The algorithm exploits the algebraic structure of roots of unity. Let omega = e^(2*pi*i/n) be a primitive n-th root of unity. The DFT evaluates a polynomial A(x) = a_0 + a_1*x + ... + a_{n-1}*x^{n-1} at the points 1, omega, omega^2, ..., omega^{n-1}. The Cooley-Tukey FFT splits A into even-indexed and odd-indexed coefficients: A(x) = A_even(x^2) + x*A_odd(x^2). The magic is that evaluating A_even and A_odd at the squares of the n-th roots of unity is exactly evaluating them at the (n/2)-th roots of unity — because squaring the n-th roots collapses them to the (n/2)-th roots. This gives a perfect divide-and-conquer: two recursive FFTs of size n/2, plus O(n) "butterfly" operations to combine. The recurrence T(n) = 2T(n/2) + O(n) gives T(n) = O(n log n).

Polynomial multiplication follows a three-step pipeline. To multiply A(x) and B(x), both of degree n: (1) evaluate A and B at 2n roots of unity using two FFTs (O(n log n) each), (2) multiply the values pointwise to get the values of C = AB at the 2n roots of unity (O(n)), (3) apply the inverse FFT to recover the coefficients of C (O(n log n)). The correctness relies on the fundamental fact that a polynomial of degree d is uniquely determined by its values at d+1 points, and that pointwise multiplication of values corresponds to polynomial multiplication. The total cost is O(n log n), an exponential improvement over the O(n^2) of naive coefficient-by-coefficient convolution.
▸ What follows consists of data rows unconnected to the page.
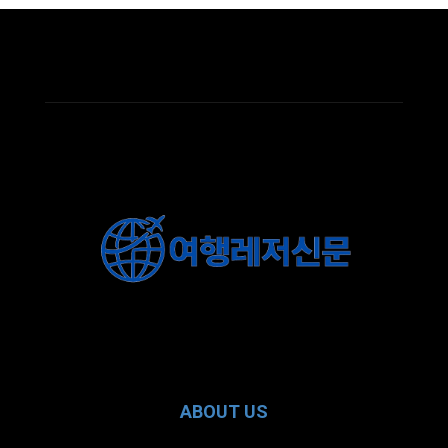
ABOUT US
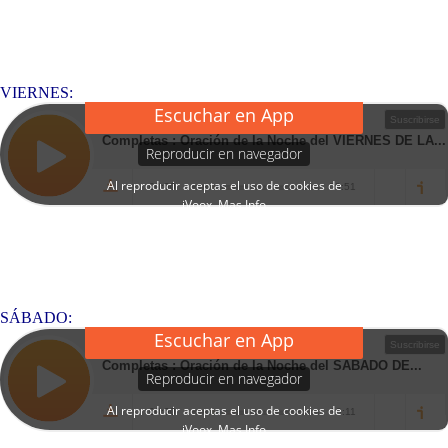
VIERNES:
SÁBADO:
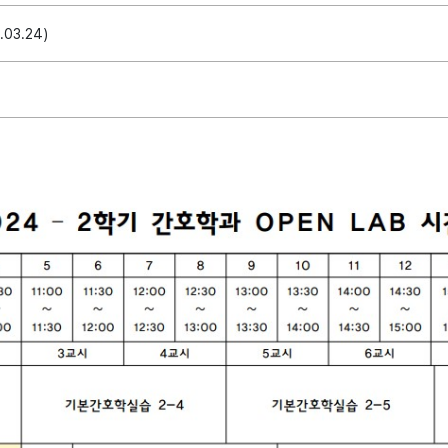
.03.24)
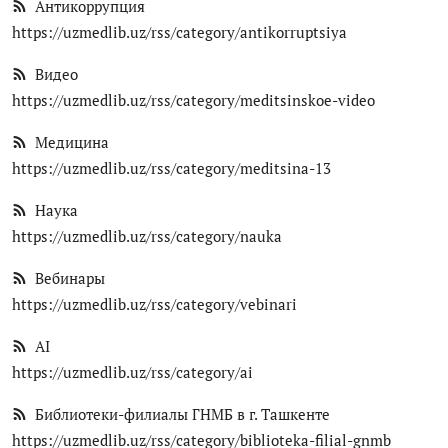
Антикоррупция
https://uzmedlib.uz/rss/category/antikorruptsiya
Видео
https://uzmedlib.uz/rss/category/meditsinskoe-video
Медицина
https://uzmedlib.uz/rss/category/meditsina-13
Наука
https://uzmedlib.uz/rss/category/nauka
Вебинары
https://uzmedlib.uz/rss/category/vebinari
AI
https://uzmedlib.uz/rss/category/ai
Библиотеки-филиалы ГНМБ в г. Ташкенте
https://uzmedlib.uz/rss/category/biblioteka-filial-gnmb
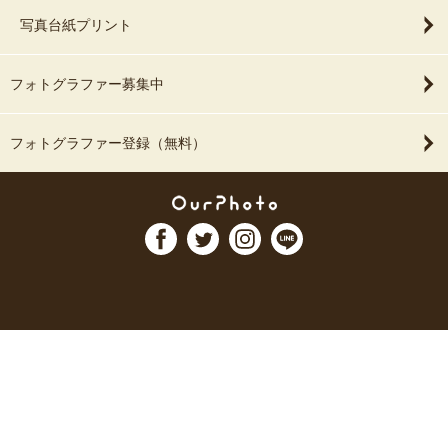
写真台紙プリント
フォトグラファー募集中
フォトグラファー登録（無料）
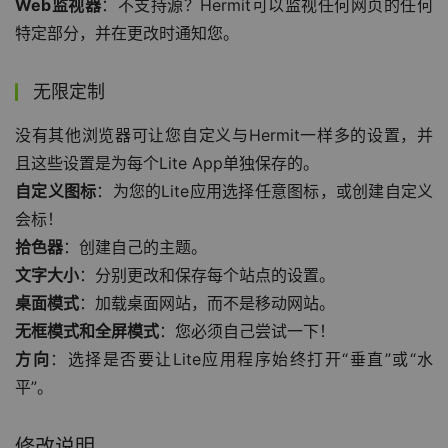
Web监视器
：不支持源？Hermit可以监视任何网页的任何
特定部分，并在更改时通知您。
无限定制
没有其他浏览器可让您自定义与Hermit一样多的设置，并
且这些设置是为每个Lite App单独保存的。
自定义图标
：为您的Lite应用选择任意图标，或创建自定义
会标！
拾色器
：创建自己的主题。
文字大小
：分别更改和保存每个站点的设置。
桌面模式
：加载桌面网站，而不是移动网站。
无框模式和全屏模式
：您必须自己尝试一下！
方向
：选择是否要让Lite应用程序始终打开“垂直”或“水
平”。
修改说明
The connection to integer multiplication runs through the observation that multiplying two n-bit integers is essentially multiplying two polynomials (with base-B "coefficients") followed by carry propagation. The Schonhage-Strassen algorithm (1971) made this practical by performing the FFT over the ring Z/(2^m + 1)Z rather than over the complex numbers. In this ring, 2 is a root of unity of order 2m, so all arithmetic is exact (no floating-point roundoff) and each operation takes O(m) bit operations. The recursive structure (use the FFT to multiply large integers, but the FFT itself requires integer multiplications for the butterfly operations) is handled by recursing until the integers are small enough for schoolbook multiplication. The resulting O(n log n log log n) complexity was the best known for 36 years, until Furer improved the log log n factor in 2007, and Harvey and van der Hoeven achieved the conjectured optimal O(n log n) in 2021.

Beyond multiplication, the FFT appears throughout algorithm design. Fast string matching can be reduced to polynomial multiplication (represent text and pattern as polynomials, compute their convolution). The FFT is essential for fast algorithms in computational geometry (polygon area, point-set diameter), coding theory (Reed-Solomon encoding/decoding), and combinatorics (computing convolutions that arise in counting problems). The Number Theoretic Transform (NTT) — the FFT over finite fields — is the basis for fast modular arithmetic in cryptography and for efficient implementations of operations in lattice-based cryptographic schemes. The FFT's combination of theoretical elegance (a single divide-and-conquer idea, enabled by the algebraic structure of roots of unity) and extraordinary practical impact places it among the greatest algorithmic achievements of the 20th century.